Diese aktuellen Fundstücke werden sicherlich auch Teil des neuen Archäolgischen Parks sein. Denn das Danewerk befindet sich im Umbruch. Das gemeinsame Kulturdenkmal der Deutschen und Dänen bekommt einen komplett neuen Rundweg über Stahlstege auf und entlang des Walls, mehrere kleine Plattformen sowie Plätze zum Verweilen. Zusätzlich wird es einen Infopavillon geben. Es geht dabei zum einen darum, das Danewerk noch erlebbarer zu machen, und zum anderen um eine notwendige Lenkung der Besucher, damit sie nicht fernab der Wege die Wälle entlanggehen und diese zerstören.
Auch ein Neubau des Museums mit 1600 Quadratmetern ist geplant. Bevor dieses Mitte 2026 eröffnet, mache ich zum Ende meines Besuchs noch einen Abstecher in das aktuelle Danevirke Museum und tauche tiefer ein in die wechselhafte Geschichte dieses Ortes.
Nach dem Besuch beider Stätten ist für mich klar: Ein Ausflug zum Danewerk und nach Haithabu ist nicht nur eine Reise in die Vergangenheit und ein Spaziergang durch eine besonders schöne schleswig-holsteinische Landschaft, sondern auch ein Aufruf zur Verantwortung. Diese Stätten erinnern uns daran, wie wichtig es ist, unser kulturelles Erbe zu schützen und zu bewahren – für uns selbst und für kommende Generationen. Deshalb ist es auch absolut verständlich, dass Besucher auf den ausgewiesenen Wegen bleiben. Nur so kann dieses wertvolle Welterbe erhalten bleiben.

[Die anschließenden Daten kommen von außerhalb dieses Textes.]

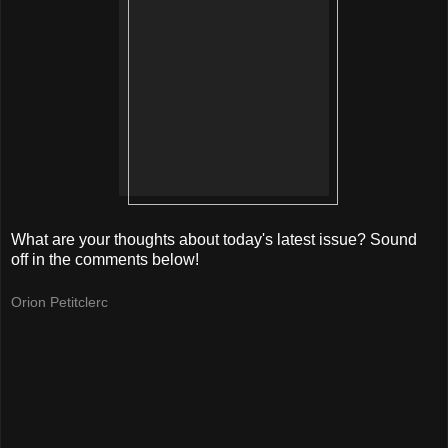
What are your thoughts about today's latest issue? Sound
off in the comments below!
Orion Petitclerc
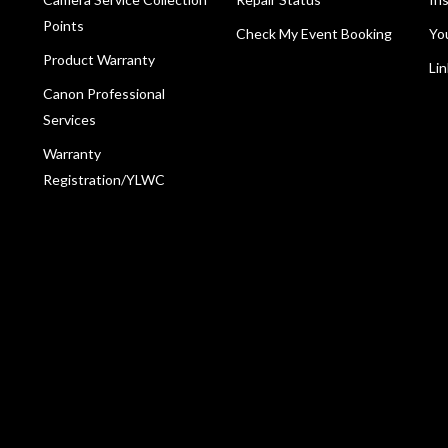
Points
Check My Event Booking
Yo
Product Warranty
Li
Canon Professional
Services
Warranty
Registration/YLWC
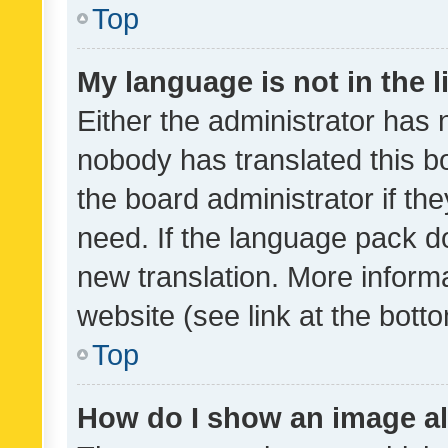
Top
My language is not in the li
Either the administrator has 
nobody has translated this b
the board administrator if th
need. If the language pack do
new translation. More inform
website (see link at the bott
Top
How do I show an image a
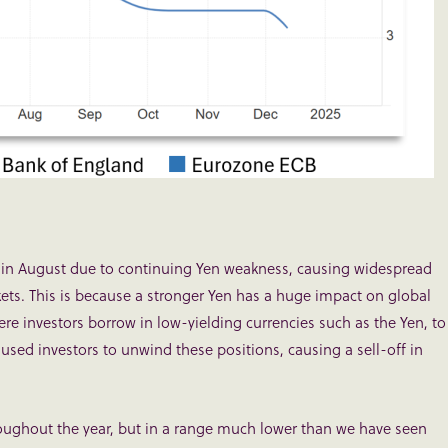
% in August due to continuing Yen weakness, causing widespread
kets. This is because a stronger Yen has a huge impact on global
here investors borrow in low-yielding currencies such as the Yen, to
aused investors to unwind these positions, causing a sell-off in
ughout the year, but in a range much lower than we have seen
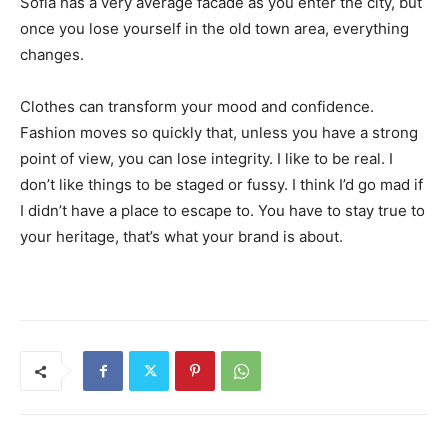
Sofia has a very average facade as you enter the city, but
once you lose yourself in the old town area, everything
changes.
Clothes can transform your mood and confidence.
Fashion moves so quickly that, unless you have a strong
point of view, you can lose integrity. I like to be real. I
don’t like things to be staged or fussy. I think I’d go mad if
I didn’t have a place to escape to. You have to stay true to
your heritage, that’s what your brand is about.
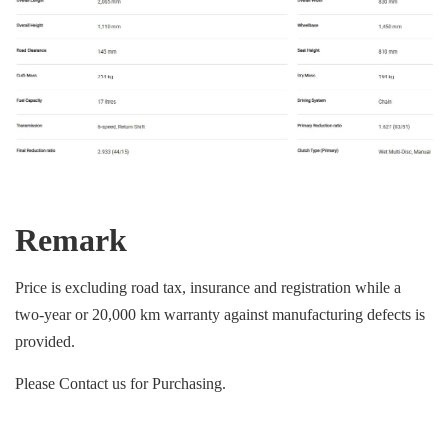
Remark
Price is excluding road tax, insurance and registration while a
two-year or 20,000 km warranty against manufacturing defects is
provided.
Please Contact us for Purchasing.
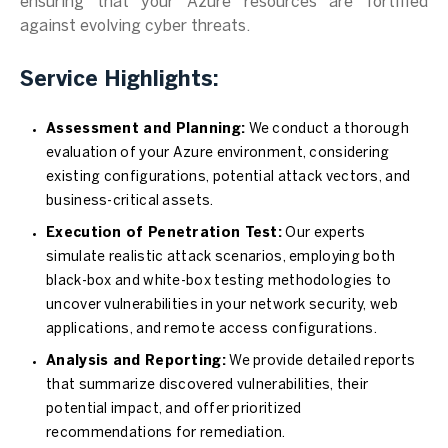
ensuring that your Azure resources are fortified
against evolving cyber threats.
Service Highlights:
Assessment and Planning:
We conduct a thorough
evaluation of your Azure environment, considering
existing configurations, potential attack vectors, and
business-critical assets.
Execution of Penetration Test:
Our experts
simulate realistic attack scenarios, employing both
black-box and white-box testing methodologies to
uncover vulnerabilities in your network security, web
applications, and remote access configurations.
Analysis and Reporting:
We provide detailed reports
that summarize discovered vulnerabilities, their
potential impact, and offer prioritized
recommendations for remediation.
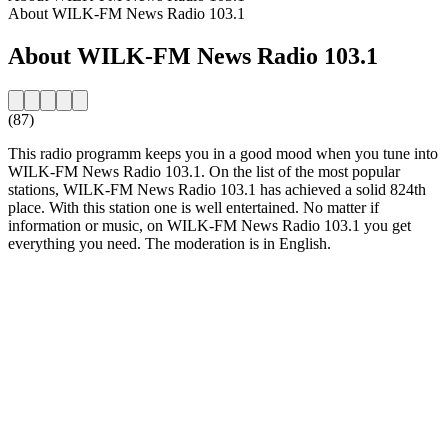
About WILK-FM News Radio 103.1
About WILK-FM News Radio 103.1
(87)
This radio programm keeps you in a good mood when you tune into
WILK-FM News Radio 103.1. On the list of the most popular
stations, WILK-FM News Radio 103.1 has achieved a solid 824th
place. With this station one is well entertained. No matter if
information or music, on WILK-FM News Radio 103.1 you get
everything you need. The moderation is in English.
Station website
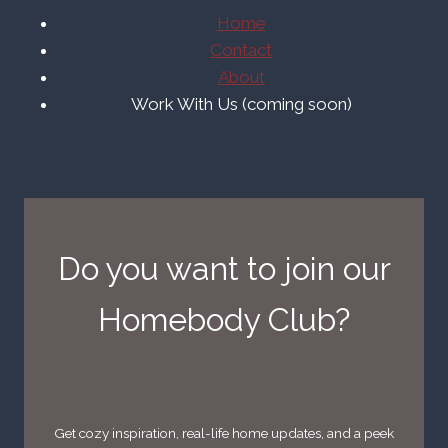
Home
Contact
About
Work With Us (coming soon)
Do you want to join our
Homebody Club?
Get cozy inspiration, real-life home updates, and a peek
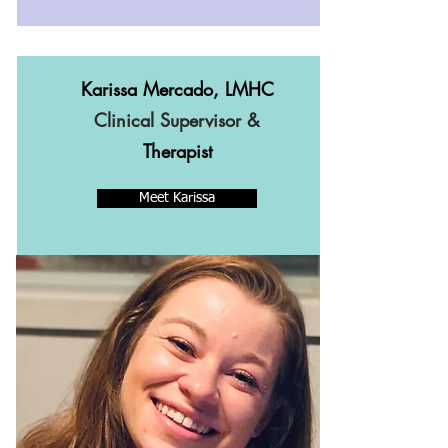
Karissa Mercado, LMHC
Clinical Supervisor &
Therapist
Meet Karissa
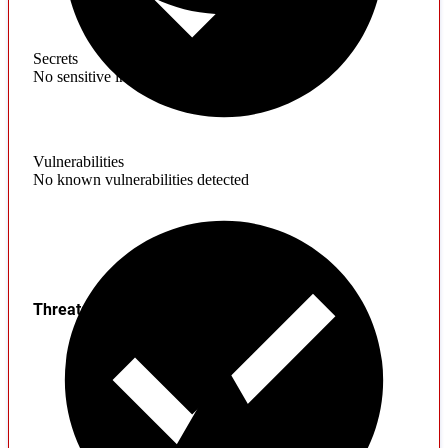
Secrets
No sensitive information found
Vulnerabilities
No known vulnerabilities detected
Threats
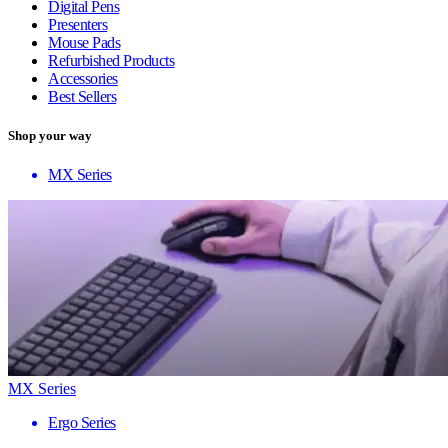
Digital Pens
Presenters
Mouse Pads
Refurbished Products
Accessories
Best Sellers
Shop your way
MX Series
MX Series
Ergo Series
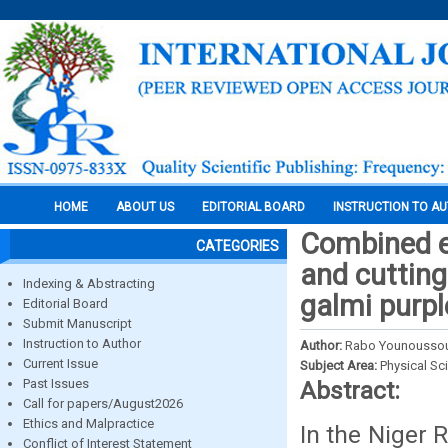
HOME
ABOUT US
EDITORIAL BOARD
INSTRUCTION TO A
Combined ef
CATEGORIES
and cutting 
Indexing & Abstracting
galmi purpl
Editorial Board
Submit Manuscript
Instruction to Author
Author:
Rabo Younoussou,
Current Issue
Subject Area:
Physical Sc
Past Issues
Abstract:
Call for papers/August2026
Ethics and Malpractice
In the Niger 
Conflict of Interest Statement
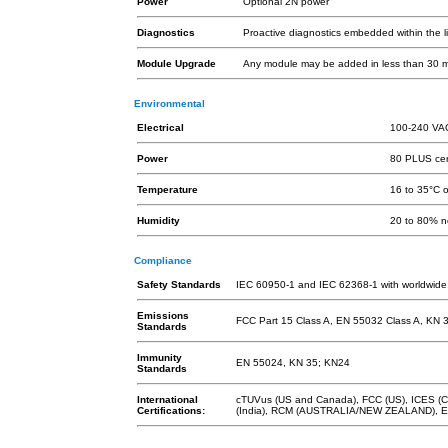
Power
Optional 2N power
Diagnostics
Proactive diagnostics embedded within the l
Module Upgrade
Any module may be added in less than 30 mi
Environmental
Electrical
100-240 VA
Power
80 PLUS cert
Temperature
16 to 35°C 
Humidity
20 to 80% n
Compliance
Safety Standards
IEC 60950-1 and IEC 62368-1 with worldwide
Emissions
FCC Part 15 Class A, EN 55032 Class A, KN 
Standards
Immunity
EN 55024, KN 35; KN24
Standards
International
cTUVus (US and Canada), FCC (US), ICES (Ca
Certifications:
(India), RCM (AUSTRALIA/NEW ZEALAND), EA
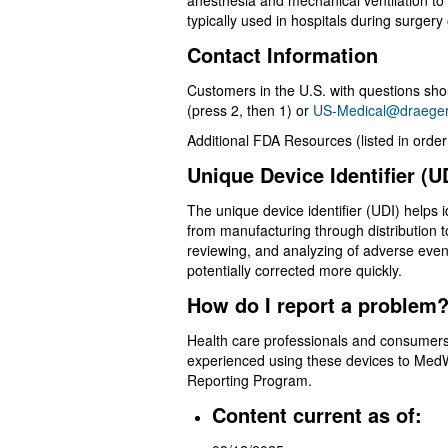
anesthesia and mechanical ventilation to 
typically used in hospitals during surgery 
Contact Information
Customers in the U.S. with questions s
(press 2, then 1) or
US-Medical@draege
Additional FDA Resources (listed in order 
Unique Device Identifier (
The unique device identifier (UDI) helps i
from manufacturing through distribution t
reviewing, and analyzing of adverse event
potentially corrected more quickly.
How do I report a proble
Health care professionals and consume
experienced using these devices to Med
Reporting Program.
Content current as of:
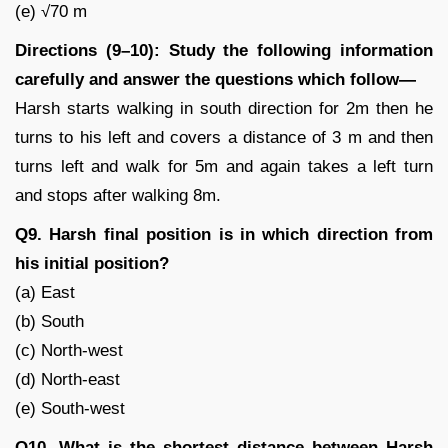
(e) √70 m
Directions (9–10): Study the following information
carefully and answer the questions which follow—
Harsh starts walking in south direction for 2m then he
turns to his left and covers a distance of 3 m and then
turns left and walk for 5m and again takes a left turn
and stops after walking 8m.
Q9. Harsh final position is in which direction from
his initial position?
(a) East
(b) South
(c) North-west
(d) North-east
(e) South-west
Q10. What is the shortest distance between Harsh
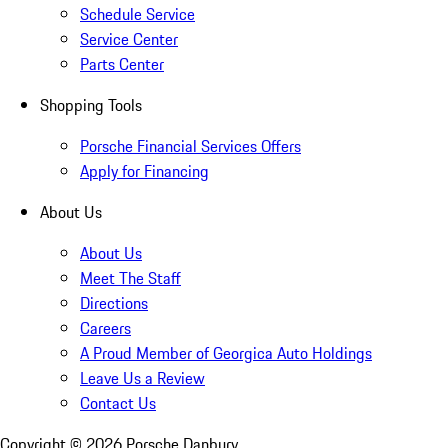
Schedule Service
Service Center
Parts Center
Shopping Tools
Porsche Financial Services Offers
Apply for Financing
About Us
About Us
Meet The Staff
Directions
Careers
A Proud Member of Georgica Auto Holdings
Leave Us a Review
Contact Us
Copyright ©
2026
Porsche Danbury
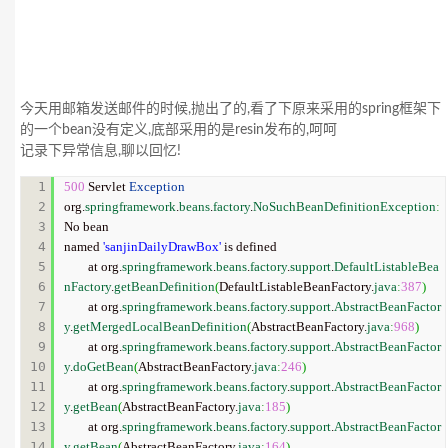
今天用邮箱发送邮件的时候,抛出了的,看了下原来采用的spring框架下
的一个bean没有定义,底部采用的是resin发布的,呵呵
记录下异常信息,聊以回忆!
1

500
 Servlet 
Exception
2

org.
springframework
.
beans
.
factory
.
NoSuchBeanDefinitionException
:
3

No bean

4

named 
'sanjinDailyDrawBox'
 is defined

5

	at org.
springframework
.
beans
.
factory
.
support
.
DefaultListableBea
6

Übrigens: Wer die Landschaft rund um das Danewerk und Haithabu zu Fuß oder mit dem Rad noch genauer erkunden möchte: Es gibt eine tolle Rad- und Wanderwegkarte mit zum Beispiel einer Tour rund ums Haddebyer und Selker Noor.
- Am Welterbetag finden offene Führungen an beiden Stätten statt. Sowohl in Haithabu als auch in Danewerk können Gruppenführungen oder auch Wanderungen gebucht werden. Die Museen sowie das rekonstruierten Wikingerhäuser kosten Eintritt. Der Archäologische Park in Dannewerk und das weitere Gelände mit den historischen Wällen kann kostenfrei besucht und auch mit dem Fahrrad erkundet werden.